Investigation of the influence of phase variable restriction modification systems and lipooligosaccharide epitopes on resistance of Haemophilus influenzae to infection by bacteriophage
thesisposted on 10.07.2017, 09:19 by Christopher Jason Richard Turkington
The evolution of ON/OFF switching phase variable loci is presumed to have arisen due to the need for bacterial populations to cope with uncertain environments where selection fluctuates between opposing pressures. One such selection is believed to be the presence of bacteriophage. Bacteriophage can influence bacterial evolution by forcing the development of bacteriophage resistance mechanisms within bacterial populations.

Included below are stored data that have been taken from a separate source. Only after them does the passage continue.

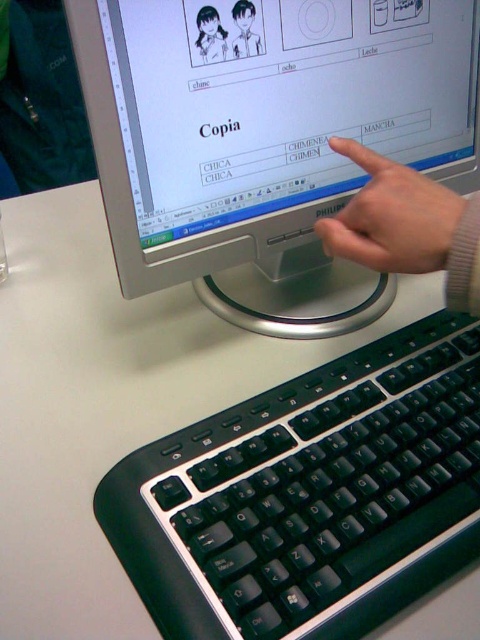 From the picture: You are a user trying to click on the table data on the monitor. The cursor is currently at point [478,170]. To reach the table data, you need to move the cursor to point [385,252]. Which direction should you move the cursor?

Since point [478,170] is behind point [385,252], you should move the cursor forward to reach the table data. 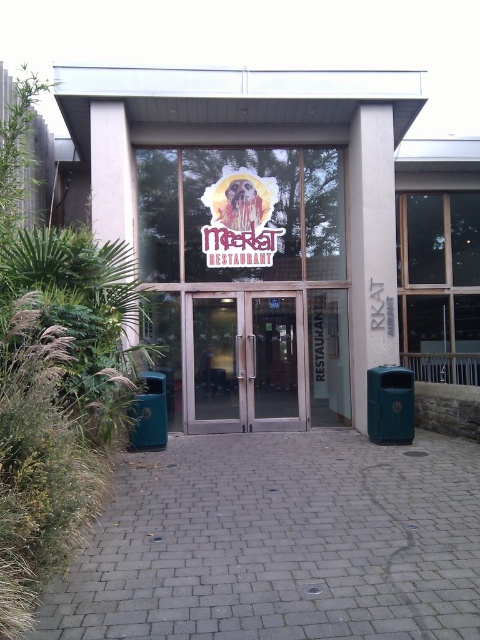 Is point (296, 397) behind point (232, 401)?

Yes, point (296, 397) is farther from viewer.

Does metallic glass door at center appear over transparent glass door at center?

No.

Between point (257, 369) and point (202, 369), which one is positioned behind?

The point (257, 369) is behind.

You are a GUI agent. You are given a task and a screenshot of the screen. Output one action in this format:
    pyautogui.click(x=<x>, y=<y>)
    Task: Click on the metallic glass door at center
    
    Given the screenshot: What is the action you would take?
    pyautogui.click(x=275, y=364)

Can you confirm if transparent glass doors at center is thinner than metallic glass door at center?

Incorrect, transparent glass doors at center's width is not less than metallic glass door at center's.

Measure the distance from transparent glass doors at center to metallic glass door at center.

A distance of 6.90 inches exists between transparent glass doors at center and metallic glass door at center.

Where is `transparent glass doors at center`? The image size is (480, 640). transparent glass doors at center is located at coordinates (244, 362).

Find the location of a particular element. The image size is (480, 640). transparent glass doors at center is located at coordinates (244, 362). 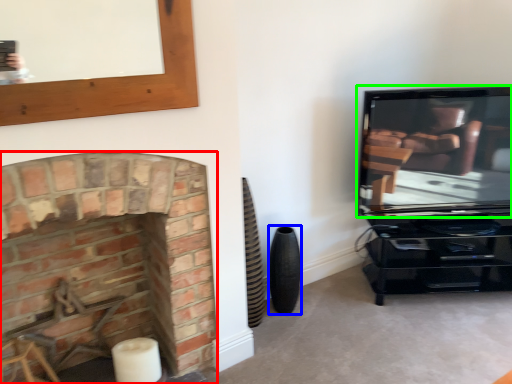 Question: Which object is positioned closest to fireplace (highlighted by a red box)? Select from speaker (highlighted by a blue box) and television (highlighted by a green box).

Choices:
 (A) speaker
 (B) television

Answer: (A)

However, resistance mechanisms can often come at a cost, such as reduced survival against the immune responses. As such, phase variation may circumnavigate this cost by generating heterogeneous populations containing both resistant and sensitive phenotypes. This study aimed to investigate the two known phase variable bacteriophage resistance genes in Haemophilus influenzae hsdM and lic2A, which encodes the methyltransferase of a type I restriction modification system and a lipooligosacharide biosynthesis associated glycosyltransferase respectively. Analysis of the diversity of repeat tract lengths and ON/OFF states of these genes across H. influenza genomes within GenBank revealed that while lic2A was ON in the majority of strains, hsdM was OFF. Thus lic2A may be consistently beneficial while the hsdM benefit is transient. Analysis of samples from patients with COPD, showed that lic2A was ON in the majority of samples, while hsdM may also be ON state in a number of samples. Although a resistance phenotype could be observed for lic2A, no resistance could be observed for hsdM. Therefore, the dynamics of bacteriophage spread through populations heterogeneous for lic2A was investigated. The heterogeneous populations generated by phase variation reduced bacteriophage dispersal through bacterial populations. This mechanism may also allow bacterial populations to adjust their heterogeneity levels to control bacteriophage densities. The heterogeneity may further create diverse bacteriophage densities across the bacterial macropopulation through resistant populations acting as a barrier. The results demonstrate the potential for phase variation to aid in the survival of bacterial populations against bacteriophage predation.